Directed By Women: All Dirt Roads Taste of Salt (2023)

By Andrea Thompson

Can a setting and the feelings and experiences it invokes be curated? Can a place and a story not so much leap from the screen as gently surround us while we view it? 

I’d make the case for yes after viewing Raven Jackson’s spectacular “All Dirt Roads Taste Of Salt.” As Jackson explores one woman’s life over the decades in rural Mississippi, there’s minimal dialogue and not much more than the bare bones of a story. But the details are so immersive you can almost taste the night air on a quiet summer night, the almost impossibly rich lushness of the soil, and the water that bathes its characters (sometimes literally) as they wind their own way throughout their lives.

A human intruding on such a sensory experience to impose any kind of obvious framing device seems unnecessary to the point of ridiculous, and sure enough, the film rejects narration to the extent that it isn’t until about 35 minutes in until we learn the name of lead Mack, who is mostly played by Charleen McClure. And since the views on framing also extend to linear time, Jackson is clearly counting on her audience to pay close attention to the details she does provide, and appreciate how she lingers on the moments of tenderness she captures.

There’s been plenty of willingness to do so if the reviews are any indication, which have used words like powerful, achingly beautiful, and rapturous. Why not? Even if other filmmakers have expressed a longing for childhood and a world that seems both far simpler and forever lost to us, not since perhaps “Daughters of the Dust” - to cite one of the more obvious influences for “All Dirt Roads” - have sound and imagery fused together to such poetically awe-inspiring ends.

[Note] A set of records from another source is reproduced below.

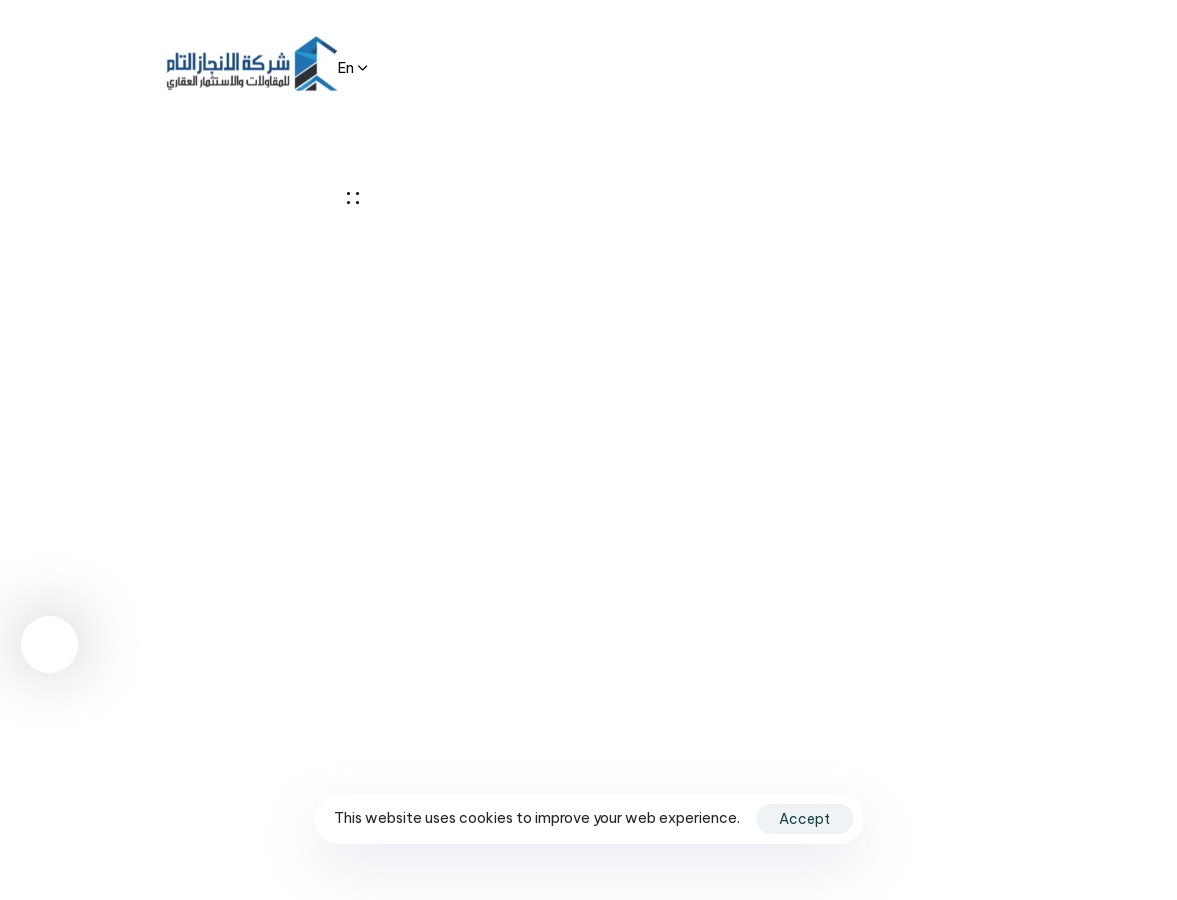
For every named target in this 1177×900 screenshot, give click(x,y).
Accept (804, 819)
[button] (353, 66)
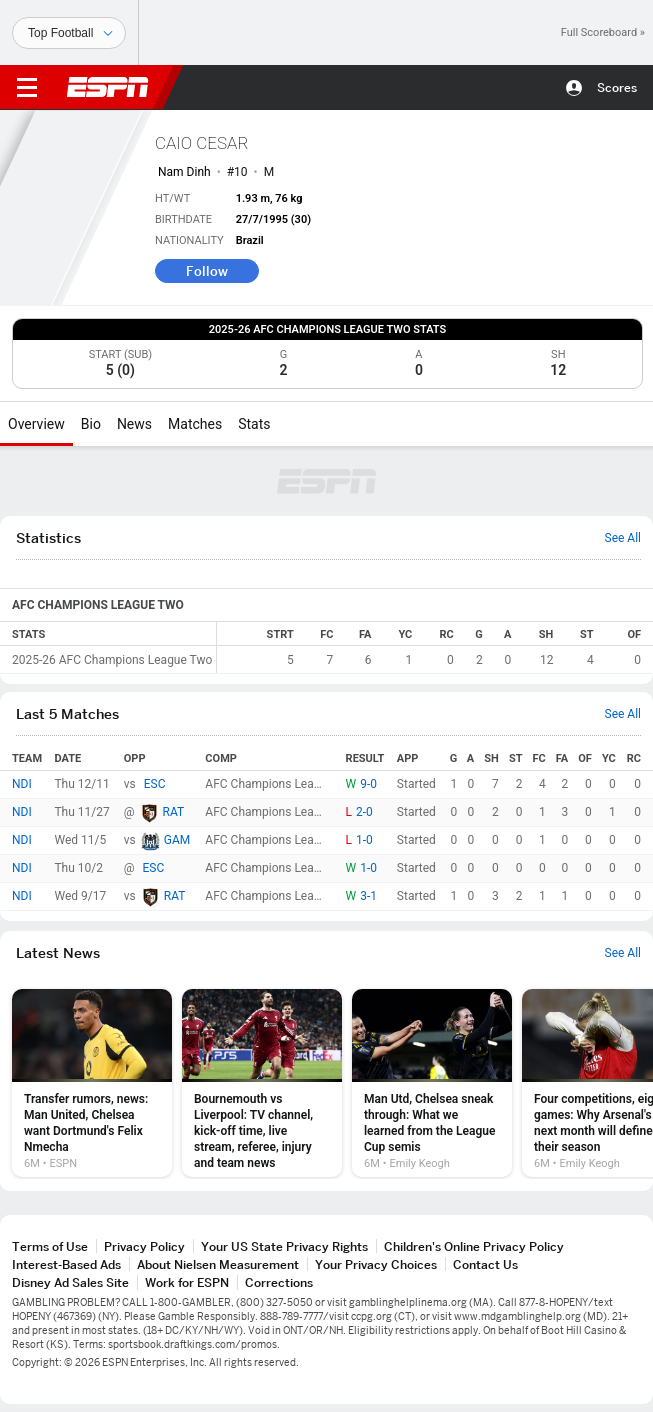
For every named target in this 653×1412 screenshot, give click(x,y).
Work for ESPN (187, 1282)
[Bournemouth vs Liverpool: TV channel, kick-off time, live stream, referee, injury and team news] (262, 1083)
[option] (92, 1083)
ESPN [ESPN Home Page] (108, 87)
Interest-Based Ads (66, 1264)
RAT (174, 812)
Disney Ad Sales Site (70, 1282)
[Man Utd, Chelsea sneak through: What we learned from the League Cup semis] (432, 1083)
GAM (177, 840)
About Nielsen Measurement (218, 1264)
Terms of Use (50, 1246)
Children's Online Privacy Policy (474, 1246)
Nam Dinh (184, 172)
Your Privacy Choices (376, 1264)
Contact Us (485, 1264)
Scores (617, 87)
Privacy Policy (144, 1246)
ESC (155, 784)
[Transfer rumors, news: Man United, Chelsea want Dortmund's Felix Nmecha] (92, 1083)
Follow (207, 271)
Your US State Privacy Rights (284, 1246)
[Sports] (69, 33)
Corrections (279, 1282)
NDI (22, 784)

For outsiders, the American South can practically feel like a foreign country in itself. That’s been played up to the heights of epic historical drama, for laughs in films such as “My Cousin Vinny,” and this time it’s worthy of the choice to shoot on 35mm film. Whoever has the privilege of such a viewing, congratulations on being the object of my envy.

“All Dirt Roads” would be remarkable if it was content to be an ode to Black rural life as told through one woman’s experience, but it’s also a loving homage to what we create by handmade means. It’s no accident that one of the first things on-screen is a child’s hands as she’s being instructed by an adult on how to slowly and surely reel in the fish she’s hooked while an equal amount of care is lavished on the sounds of the water swirling and the life that congregates around it.

It’s usually pointless to hope that a cinematographer becomes a household name, but hopefully Jomo Fray defies the odds for his work, and editor Lee Chatametikool is also acknowledged for his skillful transitions, where tiny details like a little girl’s hair ribbons pass as markers for whichever point in time that’s getting a lingering look.

There are a few drawbacks to this approach, even if it’s all art. Such journeys still tend to require some manner of human anchor, and the main pivot becomes the relationship between mother and child, which reveals itself as one of the most potent forces in a film that’s all about the nature of it all. Even when I wish I knew more about what exactly was happening, or maybe just the bare minimum of this movie’s version of exposition, I can only respect a filmmaker who is so skillfully determined to take her time and create a kind of memoir that asks us simply to take our time and consider things.

 Hell, “All Dirt Roads” practically begs us to take our time and appreciate our present moments; that there’s plenty of room for modern implements and the old ways of appreciating the natural world.  As another film once proclaimed, “An artist is never poor.” The richness of the world in “All Dirt Roads” clearly doesn’t extend to things like bank accounts for any of its characters, but with such faces to do all the talking, and the wealth of music and natural bounty on display, it’s certainly hard to argue.